Opened 8 years ago

Closed 7 years ago

#12736 closed enhancement (fixed)

More solver options for GLPK

Reported by: john_perry Owned by: ncohen
Priority: major Milestone: sage-5.1
Component: linear programming Keywords: solver parameters
Cc: ncohen, r.gaia.cs Merged in: sage-5.1.beta0
Authors: John Perry, Nathann Cohen Reviewers: Nathann Cohen, John Perry
Report Upstream: N/A Work issues:
Branch: Commit:
Dependencies: #12309 Stopgaps:

Description (last modified by john_perry)

Several requests for solver options to use as parameters for GLPK prompt us to allow the user to set quite a few parameters.

In addition, the name for the solver parameter in ticket #12309 (preprocessing) isn't very accurate (we didn't think it through carefully enough at the time) so that option will change, too.

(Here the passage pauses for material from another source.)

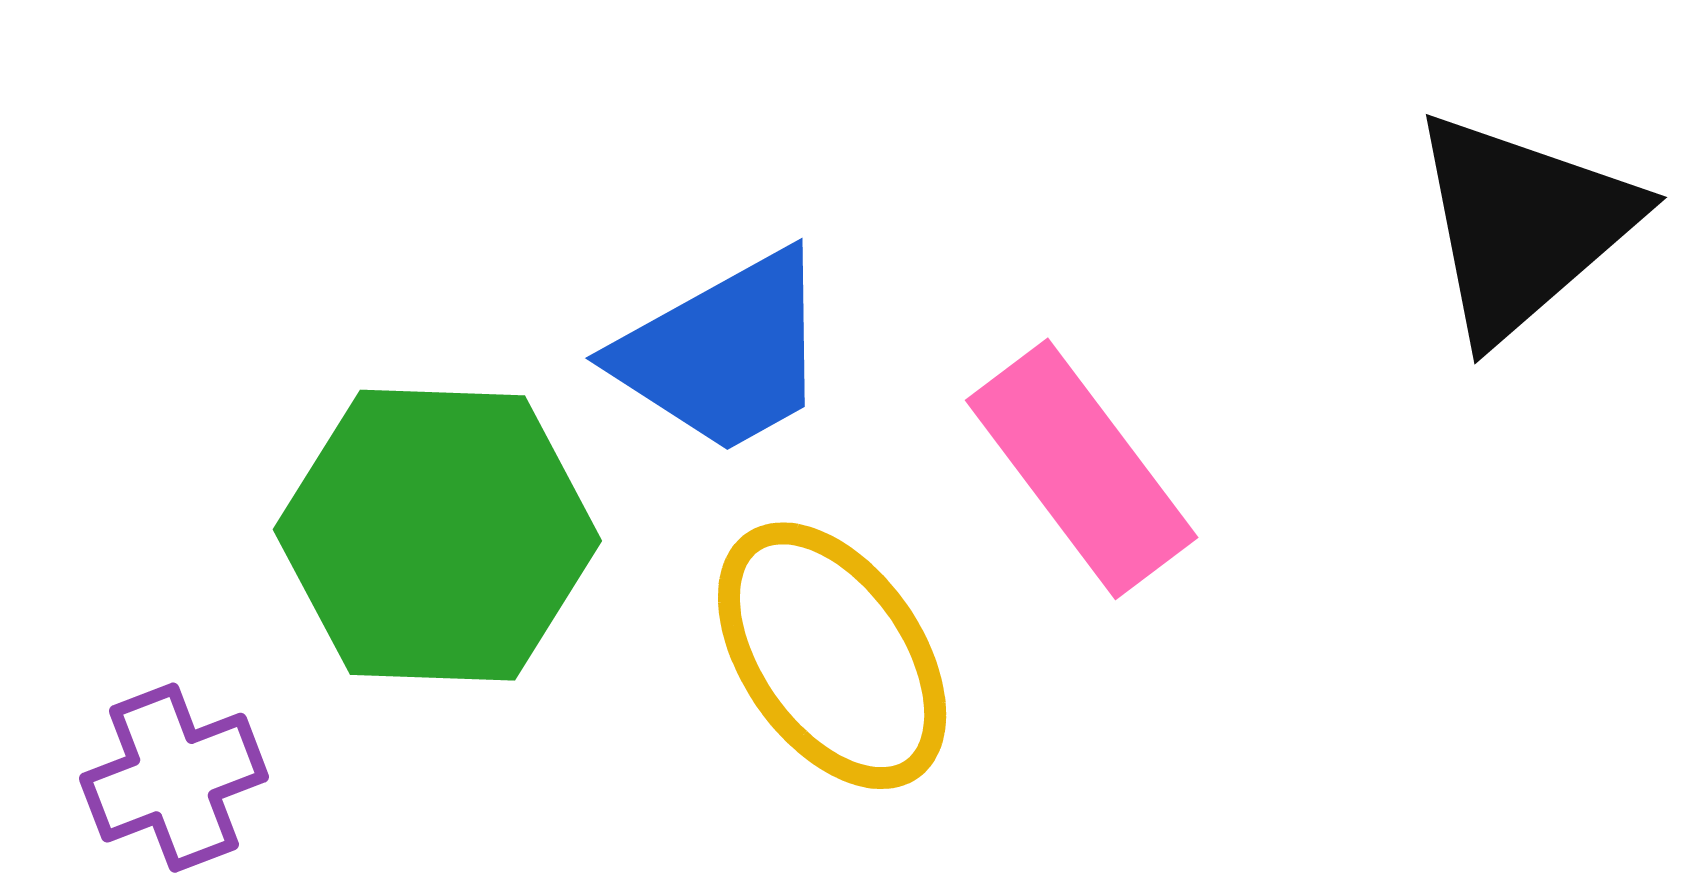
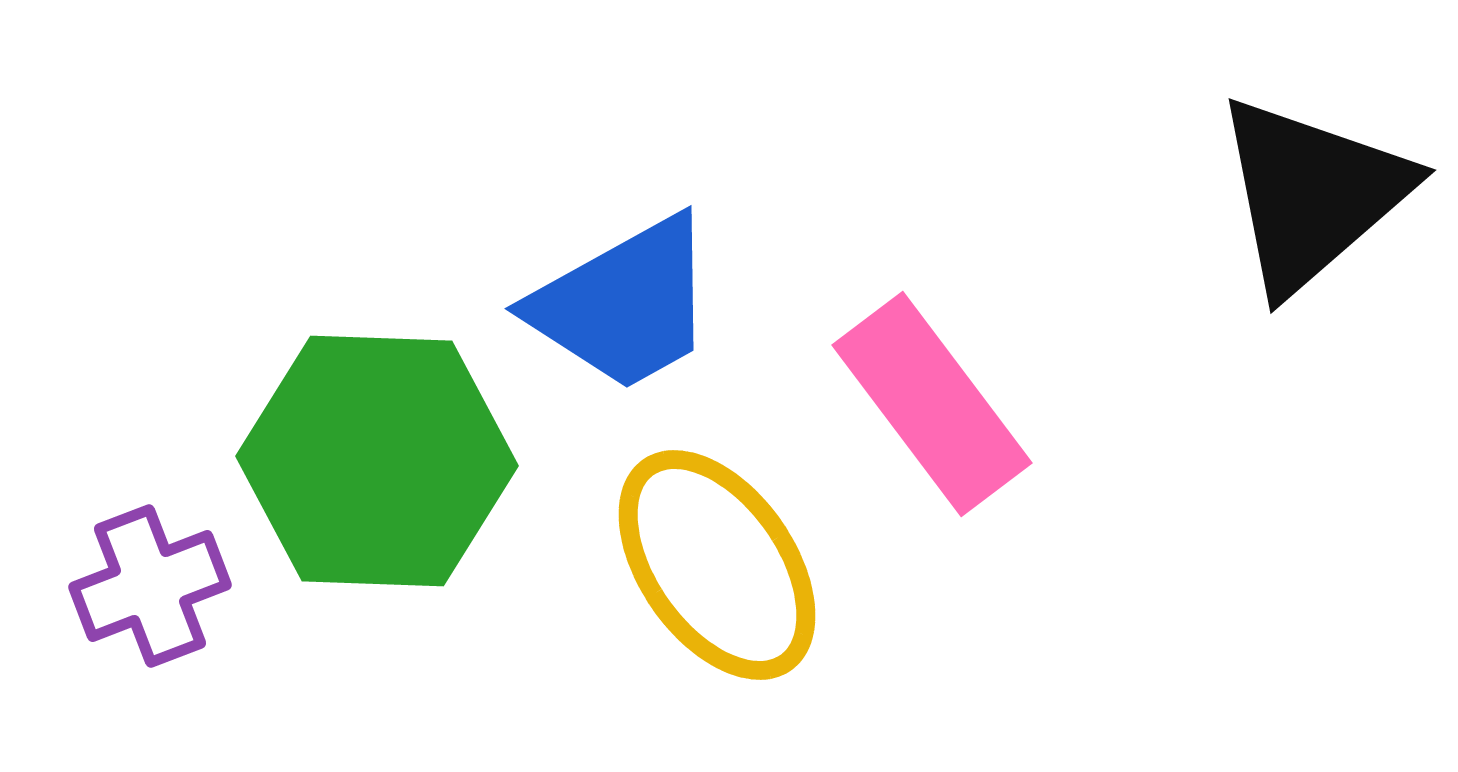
purple cross: (174, 778) -> (150, 586), moved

I propose to change/enable the following solver options. See the GLPK documentation for details on each option, and note that most have two names: one to correspond to GLPK, one for legibility.

  • glpk's solver
    • default is glp_intopt, as at present
    • simplex_first: setting this to True makes the solver invoke glp_simplex before glp_intopt
      • useful to avoid problems in glpk
      • replaces current preprocessing parameter
    • simplex_only: setting this to True makes the solver invoke glp_simplex '''instead''' of glp_intopt`
  • glpk's intopt solver
    • msg_level or verbosity
    • br_tech or branching
    • bt_tech or backtracking
    • pp_tech or preprocessing
    • fp_heur or feasibility_pump
    • gmi_cuts or gomory_cuts
    • mir_cuts or mixed_int_rounding_cuts
    • cov_cuts or mixed_cover_cuts
    • clq_cuts or clique_cuts
    • tol_int or absolute_tolerance
    • tol_obj or relative_tolerance
    • mip_gap or mip_gap_tolerance
    • tm_lim or time_limit
    • out_freq or output_frequency
    • presolve or mip_presolver
    • binarize
  • glpk's simplex solver
    • msg_level or verbosity
    • meth or primal_v_dual
    • pricing
    • r_test or ratio_test
    • tol_bnd or tolerance_primal
    • tol_dj or tolerance_dual
    • tol_piv or tolerance_pivot
    • obj_ll or obj_lower_limit
    • obj_ul or obj_upper_limit
    • it_lim or iteration_limit
    • tm_lim or time_limit
    • out_frq or output_frequency
    • out_dly or output_delay
    • presolve

Feel free to suggest better names, or that we stick with only the GLPK names, etc.

Apply:

Attachments (3)

ticket_12736_add_glpk_solver_options.patch (20.5 KB) - added by r.gaia.cs 8 years ago.
trac_12736.patch (16.0 KB) - added by ncohen 8 years ago.
trac_12736_more_solver_options_for_glpk.patch (32.4 KB) - added by john_perry 8 years ago.

Download all attachments as: .zip

Change History (40)

Changed 8 years ago by r.gaia.cs

comment:1 Changed 8 years ago by r.gaia.cs

  • Cc r.gaia.cs added

comment:2 follow-up: Changed 8 years ago by john_perry

Raniere,

I don't like the idea of using strings for the solver parameter name. This is primarily for efficiency reasons; you have to remember that in my projects, I create a lot of small LPs, & don't want to deal with the string comparisons when an integer comparison will do much better.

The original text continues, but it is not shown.